Les chapitres n°4, n°5 et n°6 sont les études de cas de cette thèse. Chacune est le portrait détaillé d’un Living Lab. À des fins de comparaison, les monographies sont articulées autour d’un plan similaire. Schématiquement, on retrouve un historique de la structure, un descriptif de l’environnement, les éléments du fonctionnement général, l’explicitation du cadre thématique (et théorique) et enfin plusieurs focalisations sur des projets qui sont illustratifs du fonctionnement de l’organisation. Les monographies sont agencées dans l’ordre chronologique du travail de terrain. Les trois portraits sont ceux d’Autonom’Lab (Limoges), du CEN STIMCO (Paris) et de PROMETEE (Nancy).
Le chapitre n°7 discute les résultats du travail empirique. Si l’on peut considérer que les monographies sont déjà des résultats de l’enquête, elles demeurent très descriptives. Ce chapitre construit donc une analyse plus élaborée en apportant les éclairages théoriques de la discipline. Le propos est construit en deux parties : la première moitié du chapitre traite du rôle particulier de l’usager dans les LLSA tandis que la seconde aborde l’inscription de ces structures dans un régime de promesses technoscientifiques. La place de la technologie est prégnante dans les LLSA et elle constitue avec l’implication des usagers une composante permettant la stabilisation organisationnelle. Ce chapitre répond aux deux premières hypothèses annoncées dans le chapitre théorique (n°2).

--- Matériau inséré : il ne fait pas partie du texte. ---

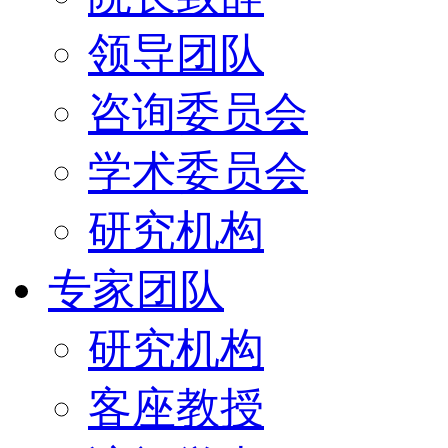
领导团队
咨询委员会
学术委员会
研究机构
专家团队
研究机构
客座教授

Le dernier chapitre (n°8) constitue en quelque sorte le point culminant de la thèse car il apporte des éléments de réponse majeurs à sa problématique, et également à la dernière hypothèse. Avant cela, la question de l’institutionnalisation est passée en revue, notamment en s’appuyant sur le rôle culturel de l’innovation. Pour ce faire, le plan accorde une grande importance aux niveaux d’analyse différenciés qui permettent de balayer plusieurs aspects des LLSA. Nous y décrivons comment les LLSA fonctionnent par une mise en réseau des entités et de quelles manières ils se construisent un positionnement singulier dans le domaine. Le chapitre se termine par la proposition scientifique du concept d’« institution-frontière » pour envisager une nouvelle manière d’étudier les organisations qui font institution.